─── EXTRACTED DATA

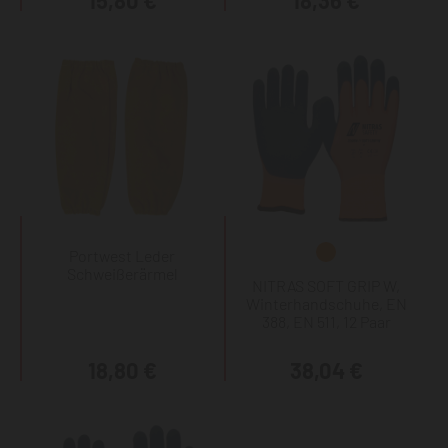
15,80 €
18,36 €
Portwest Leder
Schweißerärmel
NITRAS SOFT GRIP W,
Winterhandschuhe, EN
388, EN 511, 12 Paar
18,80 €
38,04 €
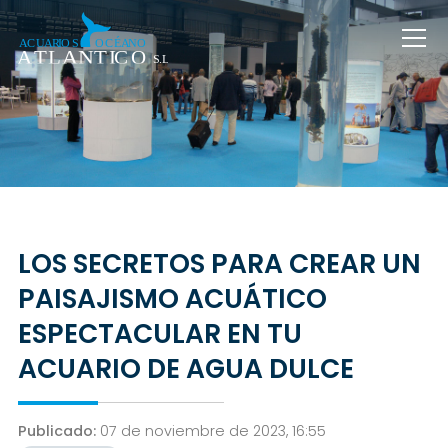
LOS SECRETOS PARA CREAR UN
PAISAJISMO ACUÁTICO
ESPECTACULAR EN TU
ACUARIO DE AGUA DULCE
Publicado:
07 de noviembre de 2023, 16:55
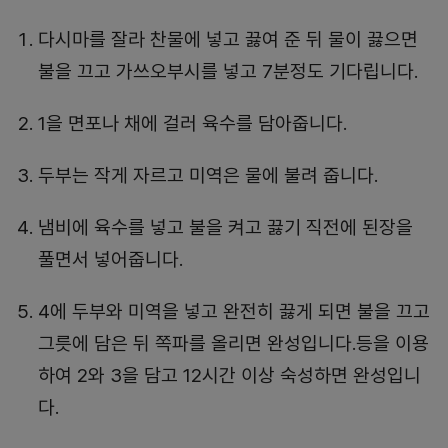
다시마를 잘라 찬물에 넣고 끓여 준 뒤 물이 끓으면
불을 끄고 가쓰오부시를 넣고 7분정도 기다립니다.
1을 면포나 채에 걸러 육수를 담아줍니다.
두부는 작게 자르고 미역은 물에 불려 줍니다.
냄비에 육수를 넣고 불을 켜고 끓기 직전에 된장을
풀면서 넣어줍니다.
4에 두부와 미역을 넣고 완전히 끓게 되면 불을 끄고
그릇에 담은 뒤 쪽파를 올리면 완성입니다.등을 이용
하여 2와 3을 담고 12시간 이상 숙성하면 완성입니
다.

──────

* WORK REQUEST *
Could you write out, unchanged, the line with "다시마를 잘라 찬물에 넣고 끓여 준 뒤 물이 끓으면" and every line after it in the data above?

* SOLUTION TO THIS TASK *
다시마를 잘라 찬물에 넣고 끓여 준 뒤 물이 끓으면
불을 끄고 가쓰오부시를 넣고 7분정도 기다립니다.
1을 면포나 채에 걸러 육수를 담아줍니다.
두부는 작게 자르고 미역은 물에 불려 줍니다.
냄비에 육수를 넣고 불을 켜고 끓기 직전에 된장을
풀면서 넣어줍니다.
4에 두부와 미역을 넣고 완전히 끓게 되면 불을 끄고
그릇에 담은 뒤 쪽파를 올리면 완성입니다.등을 이용
하여 2와 3을 담고 12시간 이상 숙성하면 완성입니
다.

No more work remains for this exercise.